Several years ago researchers inside Sun Labs created a PDF renderer because they needed an all Java PDF viewer for content created by Open Office. The library had to be written Java instead of a C wrapper because it had to work on every platform (and JNI wrappers have their own problems). It had to work under a license compatible with Sun's internal projects, so GPL was out. It also only had to read Open Office output so writing it would be easy (isn't that how they always start!). Given these constraints it made sense to write a new library.
Now fast forward a couple of years. Sun Labs has finished the internal project and doesn't need this library anymore. Since it was graphics related they asked the Swing team if we would like to use the code for our own projects or open source it. Richard Bair and I immediately said: yes, we want it! We had received numerous requests for a PDF renderer as part of SwingLabs (I think Rich even started on his own library at one point).
For two years Rich and I worked to get the code released, following up on all possible patent issues and finding resources to support the new project. Because we specifically didn't want this to be another "throw the code over the wall and forget it" exercise we decided to launch only if we could find a non-Sun employee to run the project. If there was enough interest for the community to run it, then we would open the code. If there wasn't enough interest then it was best to just let it die.
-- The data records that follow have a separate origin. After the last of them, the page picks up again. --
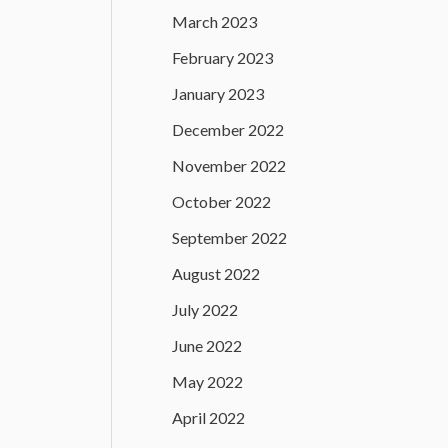
March 2023
February 2023
January 2023
December 2022
November 2022
October 2022
September 2022
August 2022
July 2022
June 2022
May 2022
April 2022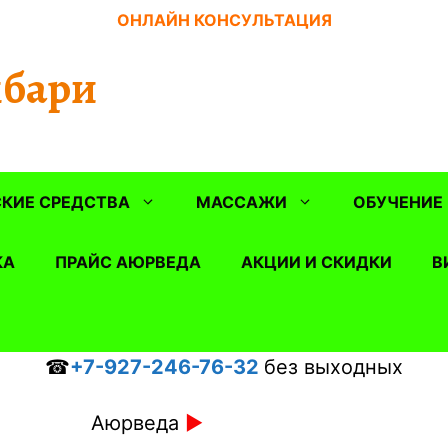
ОНЛАЙН КОНСУЛЬТАЦИЯ
бари
КИЕ СРЕДСТВА
МАССАЖИ
ОБУЧЕНИЕ
КА
ПРАЙС АЮРВЕДА
АКЦИИ И СКИДКИ
В
☎
+7-927-246-76-32
без выходных
Аюрведа
►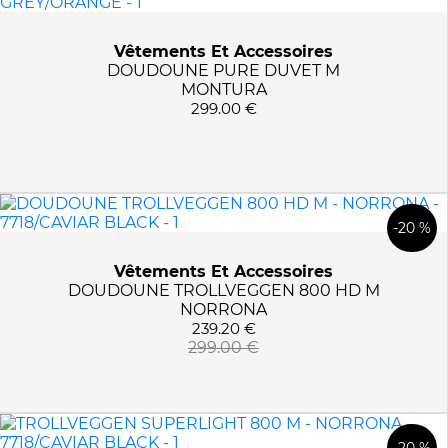
Vêtements Et Accessoires
DOUDOUNE PURE DUVET M
MONTURA
299.00 €
-20 %
Vêtements Et Accessoires
DOUDOUNE TROLLVEGGEN 800 HD M
NORRONA
239.20 €
299.00 €
-20 %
Fortunately, Tom Oke from Elluminate expressed both a professional and personal interest in the project, so a few weeks ago I went back to the approval board and received the official go-ahead.
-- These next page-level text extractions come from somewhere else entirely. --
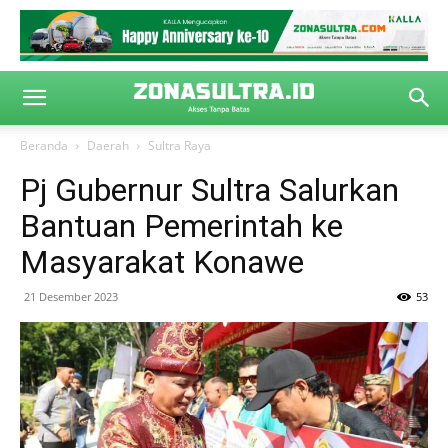
Beranda
Daerah
Sultra Raya
Pj Gubernur Sultra Salurkan
Bantuan Pemerintah ke
Masyarakat Konawe
21 Desember 2023
53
I don't expect the PDFRenderer project to compete with some of the high quality commercial solutions already out there. Many have done a terrific job of supporting every PDF file and feature they can get their hands on. There is enough room for more than one PDF library in the Java ecosystem. In fact, diversity and creative competition is what makes the Java ecosystem thrive. I wouldn't change it for the world.
the need came first
While the PDF Renderer was created because the code came first, the Scene Graph library was created because the need came first. The need was JavaFX Script (which is targeted toward a different audience). While I love the fact we have open sourced the scene graph and can code against it with Java, the primary reason for it's existence is JavaFX Script.
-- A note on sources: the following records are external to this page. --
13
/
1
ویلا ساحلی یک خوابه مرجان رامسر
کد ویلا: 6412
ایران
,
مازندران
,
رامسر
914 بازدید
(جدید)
In the world of scene graphs there are many options. In fact JavaFX Script was originally built atop one of them: Jazz. We considered continuing to develop Jazz or it's successor Piccolo, but decided against it because they didn't fit the following constraints:
- Have a clear history of all copyright and patents in the library so we can indemnify Sun's customers.
- Have a license compatible with eventually moving it into the core JRE (which we hope will happen one day).
- The ability to transform Swing components, both input and drawing.
- Be smaller with an API tuned to the needs of JavaFX Script.
- Have internals compatible with the heavy duty graphics tuning we have planned (think pixel shaders). We need something very high performance to compete with the other emerging RIA platforms.
It turns out that the initial implementation of a scene graph isn't very difficult. You could build an initial version in a few days thanks to the support provided by Java2D. The tricky part
is getting the API right. Even though we didn't adopt the code from Jazz or Piccolo (or even the NetBeans Visual Library), we did learn a lot from their APIs and how people use them. There are clear influences. It was not our intent to supersede those existing projects. We built what we needed for JavaFX Script. In the future, I hope that enterprising developers will build bridge layers allowing existing programs to use a new implementation built on the Scene Graph.
So there you have it. Two different open source projects created for two very different reasons. In both cases we actively support diversity and competition in the Java ecosystem. It's what makes Java great. Have a happy 2008!